SoFunction
Updated on 2024-11-13

Python data capture crawler proxy anti-blocking IP method

Crawler: a section of the program to automatically crawl the Internet information from the Internet to capture information that is valuable to us, in general, Python crawler program many times to use (Flying Pig IP) proxy IP address to crawl the program, but the default urlopen is not able to use the proxy IP, I'll share how to use the proxy IP experience of the Python crawler. (Recommended Flying Pig proxy IP registration can be used for free, browser search can be found)

1, focus, I use Python3 Oh, so to import urllib request, and then we call ProxyHandler, it can receive the parameters of the proxy IP. Proxy can be selected according to their own needs, of course, free of charge is also available, but the availability rate can be imagined. (Flying Pig IP)

2, then put the IP address in the form of a dictionary into it, this IP address is my mess, just for example. Set the key to http, of course, some are https, and then followed by the IP address as well as the port number (9000), depending on what type of IP address you have, different IP port number may be different according to the port you extracted in the Flying Pig shall prevail.

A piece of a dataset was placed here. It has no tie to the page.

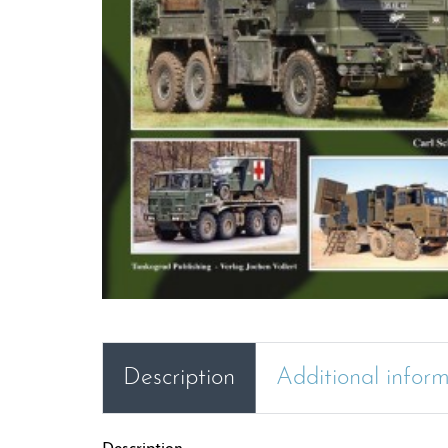
Description
Additional infor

3. Then use build_opener() to build an opener object.

4, and then call the built opener object inside the open method to generate the request. In fact, urlopen is also similar to this using the internally defined (), here is equivalent to our own rewrite.

5. Of course, if we use install_opener(), we can set the previously customized opener to global.

6, set to global, if we then use urlopen to send a request, then send a request to use the IP address is the proxy IP, rather than the local IP address.

7, the last to say that the use of proxy errors encountered, prompting the target computer positive rejection, which means that the proxy IP may be invalid, or the port number is wrong, which requires the use of a valid IP to Oh. (This is now a mess of filling in the IP address) can choose the proxy IP of the Flying Pig.

Summary: This is this time about Python data capture crawler proxy anti-blocking IP method, thanks for reading and supporting me.